PEGylation-Driven Remodeling of the Protein Corona on PLGA Nanoparticles: Implications for Macrophage Recognition

The formation of a Protein Corona (PC) on the surface of nanoparticles (NPs) is a critical event that shapes their biological identity and governs interactions with the immune system. In this study, we investigated the composition of the PC formed on mixtures of PLGA and PEG-PLGA NPs, aiming to elucidate the link between NPsurface chemistry, proteomic fingerprint in cell culture medium, and uptake by bone marrow-derived macrophages (BMDMs).
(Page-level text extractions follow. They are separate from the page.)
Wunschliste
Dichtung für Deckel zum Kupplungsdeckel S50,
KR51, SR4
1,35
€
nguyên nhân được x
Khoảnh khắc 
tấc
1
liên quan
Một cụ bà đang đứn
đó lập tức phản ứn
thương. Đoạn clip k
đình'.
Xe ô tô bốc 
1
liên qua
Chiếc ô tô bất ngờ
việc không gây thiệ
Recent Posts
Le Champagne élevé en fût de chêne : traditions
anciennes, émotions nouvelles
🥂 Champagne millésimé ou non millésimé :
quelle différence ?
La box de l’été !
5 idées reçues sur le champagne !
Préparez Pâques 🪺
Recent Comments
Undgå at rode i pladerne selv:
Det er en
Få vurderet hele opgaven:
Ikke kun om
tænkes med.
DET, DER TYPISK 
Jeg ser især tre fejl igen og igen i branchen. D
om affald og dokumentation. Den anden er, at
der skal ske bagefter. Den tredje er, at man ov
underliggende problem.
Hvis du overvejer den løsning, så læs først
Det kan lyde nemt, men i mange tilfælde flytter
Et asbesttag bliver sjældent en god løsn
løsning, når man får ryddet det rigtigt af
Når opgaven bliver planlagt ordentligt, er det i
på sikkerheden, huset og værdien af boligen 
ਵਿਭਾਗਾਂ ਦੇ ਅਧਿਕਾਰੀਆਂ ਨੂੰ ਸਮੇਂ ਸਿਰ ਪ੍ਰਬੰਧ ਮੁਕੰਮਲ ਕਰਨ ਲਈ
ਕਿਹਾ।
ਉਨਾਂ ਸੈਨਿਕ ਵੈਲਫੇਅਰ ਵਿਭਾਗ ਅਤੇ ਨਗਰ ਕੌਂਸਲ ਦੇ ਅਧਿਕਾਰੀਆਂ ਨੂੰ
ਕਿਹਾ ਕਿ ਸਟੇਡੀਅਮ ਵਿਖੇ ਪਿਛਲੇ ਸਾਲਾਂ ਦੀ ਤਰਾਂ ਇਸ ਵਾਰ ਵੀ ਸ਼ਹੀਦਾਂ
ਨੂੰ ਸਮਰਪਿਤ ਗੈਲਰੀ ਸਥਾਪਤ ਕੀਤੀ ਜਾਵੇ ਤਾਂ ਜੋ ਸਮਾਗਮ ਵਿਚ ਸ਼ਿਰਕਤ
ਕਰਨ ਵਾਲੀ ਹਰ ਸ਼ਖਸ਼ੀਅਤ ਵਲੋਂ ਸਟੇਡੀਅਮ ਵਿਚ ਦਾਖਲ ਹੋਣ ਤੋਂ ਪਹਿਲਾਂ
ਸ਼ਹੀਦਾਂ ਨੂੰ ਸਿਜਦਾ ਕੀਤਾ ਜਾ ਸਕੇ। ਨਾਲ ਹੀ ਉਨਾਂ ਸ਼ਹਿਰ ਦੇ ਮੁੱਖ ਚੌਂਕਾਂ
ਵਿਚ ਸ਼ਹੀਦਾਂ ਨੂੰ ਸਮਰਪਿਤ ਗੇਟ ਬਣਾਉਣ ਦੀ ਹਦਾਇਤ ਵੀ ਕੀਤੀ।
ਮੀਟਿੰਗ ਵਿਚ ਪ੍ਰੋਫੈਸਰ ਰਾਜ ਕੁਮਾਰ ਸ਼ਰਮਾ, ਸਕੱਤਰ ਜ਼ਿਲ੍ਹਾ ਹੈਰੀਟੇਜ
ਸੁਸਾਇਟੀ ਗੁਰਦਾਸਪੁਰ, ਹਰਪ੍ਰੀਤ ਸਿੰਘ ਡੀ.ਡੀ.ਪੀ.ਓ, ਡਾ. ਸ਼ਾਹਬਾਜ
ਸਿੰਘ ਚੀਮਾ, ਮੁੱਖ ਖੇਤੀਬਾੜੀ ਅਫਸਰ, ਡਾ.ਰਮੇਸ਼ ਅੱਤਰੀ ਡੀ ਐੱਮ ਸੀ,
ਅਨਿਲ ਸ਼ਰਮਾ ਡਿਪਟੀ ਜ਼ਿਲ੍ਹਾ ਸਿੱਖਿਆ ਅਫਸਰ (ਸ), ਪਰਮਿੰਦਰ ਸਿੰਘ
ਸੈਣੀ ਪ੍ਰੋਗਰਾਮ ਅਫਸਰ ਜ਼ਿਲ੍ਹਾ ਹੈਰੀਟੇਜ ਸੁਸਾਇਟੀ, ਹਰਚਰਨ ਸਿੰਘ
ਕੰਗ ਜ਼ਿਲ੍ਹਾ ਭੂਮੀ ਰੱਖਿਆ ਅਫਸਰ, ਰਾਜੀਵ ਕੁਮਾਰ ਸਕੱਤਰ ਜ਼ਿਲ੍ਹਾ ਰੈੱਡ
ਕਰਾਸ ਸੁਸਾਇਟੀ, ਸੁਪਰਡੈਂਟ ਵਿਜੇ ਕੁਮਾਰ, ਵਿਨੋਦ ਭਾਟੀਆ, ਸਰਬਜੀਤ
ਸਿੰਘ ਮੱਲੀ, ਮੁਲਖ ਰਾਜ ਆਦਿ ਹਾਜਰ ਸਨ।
NPs showed different sizes but comparable actual PEG amount exposed on the surface, which is significantly lower than the theoretical values. The PC, isolated using a standardized microfiltration protocol, revealed distinct patterns of protein adsorption as a function of the PEG density. Uptake studies in BMDMs revealed a strong inverse relationship between PEG surface density, PC composition, and macrophage internalization, supporting the hypothesis that the opsonin/dysopsonin balance is more critical than a single protein interaction. In conclusion, this work demonstrates that the PEG surface density is not the only determinant of PC composition. These findings underscore the importance of rigorous surface characterization and PC profiling to predict and tune nanocarrier performance in vivo.